The man eventually infected other guests, leading to a three-day lockdown of the Perth region.WA Premier Mark McGowan responded by slashing the number of international arrivals allowed to quarantine in the state by half.
The Mercure Hotel in Perth. Source: AAP
“India is an epicentre of death and destruction as we speak. I don’t think there is any need to go to India, I don’t,” he said on Tuesday.
But community leaders say Indian-Australians should not be blamed for failures in hotel quarantine.
“It's a very irresponsible remark," said Indian Society of Western Australia president Supriya Guha.
"You can’t just make a blanket statement that people are travelling for trivial reasons. Who defines a wedding or a funeral as trivial?”
“I understand where the premier and the government is coming from. But we need to be really careful about making those comments because this is triggering an emotional outburst in a 100,000-strong Indian community here in Western Australia."
“The community is under distress, most of us are first-generation Indian-Australians, we’ve got our family back in India, and there are Indian-Australians that need to come home.”

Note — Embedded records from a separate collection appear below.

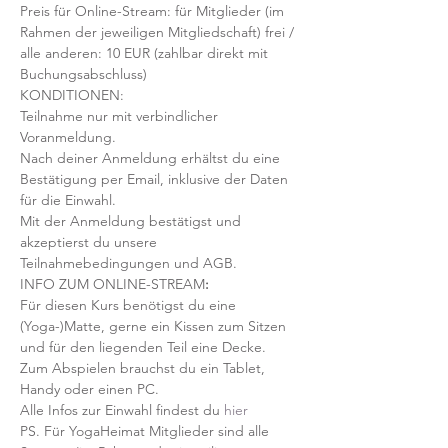
Preis für Online-Stream: für Mitglieder (im 
Rahmen der jeweiligen Mitgliedschaft) frei / 
alle anderen: 10 EUR (zahlbar direkt mit 
Buchungsabschluss)
KONDITIONEN:
Teilnahme nur mit verbindlicher 
Voranmeldung. 
Nach deiner Anmeldung erhältst du eine 
Bestätigung per Email, inklusive der Daten 
für die Einwahl.
Mit der Anmeldung bestätigst und 
akzeptierst du unsere 
Teilnahmebedingungen und AGB.
INFO ZUM ONLINE-STREAM
:
Für diesen Kurs benötigst du eine 
(Yoga-)Matte, gerne ein Kissen zum Sitzen 
und für den liegenden Teil eine Decke.
Zum Abspielen brauchst du ein Tablet, 
Handy oder einen PC.
Alle Infos zur Einwahl findest du 
hier
PS. Für YogaHeimat Mitglieder sind alle 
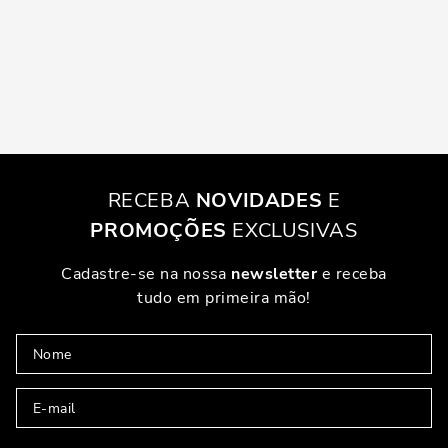
RECEBA
NOVIDADES
E
PROMOÇÕES
EXCLUSIVAS
Cadastre-se na nossa
newsletter
e receba
tudo em primeira mão!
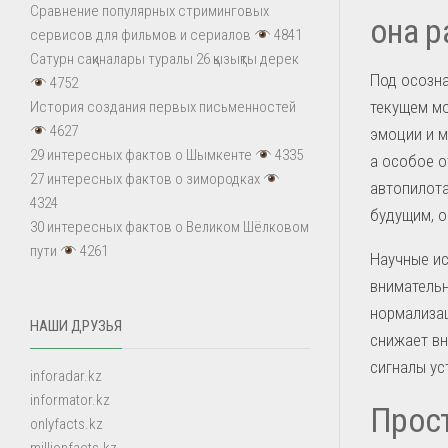
Сравнение популярных стриминговых
она р
сервисов для фильмов и сериалов
4841
Сатурн сақиналары туралы 26 қызықты дерек
Под осозна
4752
текущем мо
История создания первых письменностей
4627
эмоции и м
29 интересных фактов о Шымкенте
4335
а особое о
27 интересных фактов о зимородках
автопилота
4324
будущим, о
30 интересных фактов о Великом Шёлковом
пути
4261
Научные ис
внимательн
нормализац
НАШИ ДРУЗЬЯ
снижает вн
сигналы ус
inforadar.kz
informator.kz
Прост
onlyfacts.kz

“We need to be a bit more compassionate and understanding of the situation, we’re talking about humans here.”Perth software architect Guarav Tiwari, 38, is trying desperately to travel to India.
Guarav Tiwari is desperately trying to return to India to be with his mother. Source: Supplied
His father died two years ago and his mother is now alone in the city of Kanpur, in Utter Pradesh. She has tested positive for COVID-19.

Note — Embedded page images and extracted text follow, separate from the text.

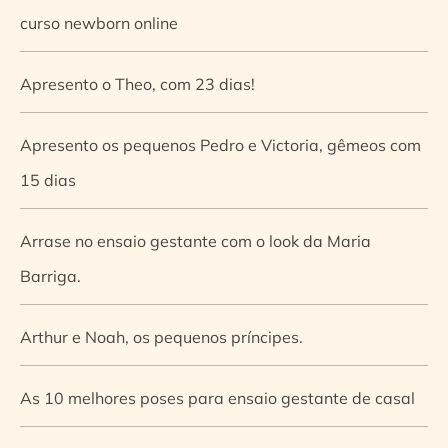
curso newborn online
Apresento o Theo, com 23 dias!
Apresento os pequenos Pedro e Victoria, gêmeos com
15 dias
Arrase no ensaio gestante com o look da Maria
Barriga.
Arthur e Noah, os pequenos príncipes.
As 10 melhores poses para ensaio gestante de casal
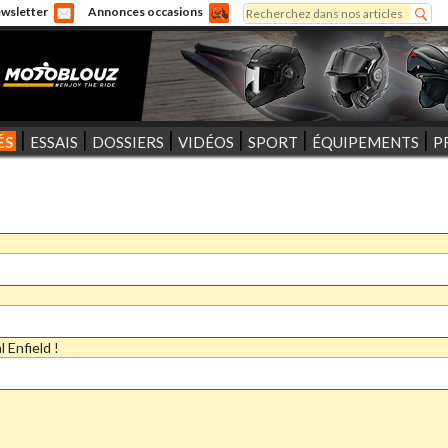
Rechercher
wsletter
Annonces occasions
Formulaire de recherche
ÉS
ESSAIS
DOSSIERS
VIDÉOS
SPORT
ÉQUIPEMENTS
P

“With the surge in COVID-19 cases, it's difficult to find a hospital bed. There’s a shortage of oxygen. I haven’t slept for three days in a row, I’m trying to keep her alive,” Mr Tiwari said.
He has applied to the Department of Home Affairs for a travel exemption.

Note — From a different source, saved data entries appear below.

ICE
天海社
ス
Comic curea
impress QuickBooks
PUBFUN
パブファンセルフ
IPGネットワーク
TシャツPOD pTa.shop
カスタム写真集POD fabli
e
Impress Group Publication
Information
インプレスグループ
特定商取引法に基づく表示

“I don’t want to live with the guilt that I haven’t done enough to save my mum. I can't live with that kind of failure.”
Mr Morrison said the suspension of flights comes after other governments suspended flights from international transit hubs including Doha, Singapore and Kuala Lumpur.
“[For] Australian residents in India, we are standing with them and recognise the serious difficulties they face," he said.
"A hardship program which has been in place for many months now continues to be available to provide support to Australians in those circumstances.”
When flights from India do resume, all Australians will be required to have both a negative COVID-19 polymerase chain reaction (PCR) test result and a negative rapid antigen test result prior to taking off.
But it's little consolation for Mr Sharma, who just wants his wife to be able to come home.
He says Indian-Australians are being treated differently to Australians from other countries such as the US and UK, which didn't face a travel ban during COVID-19 surges.
“That’s been a massive shock for me personally, to see a government shut the door on its own citizens,” he said.
“Yes we’ve been here for a shorter period of time compared to millions of others, but does that make us less of a citizen if they’ve been here for 80 years and I’ve been for eight years?
“How is it possible that rather than having compassion and an effective quarantine system, they’re shutting borders?”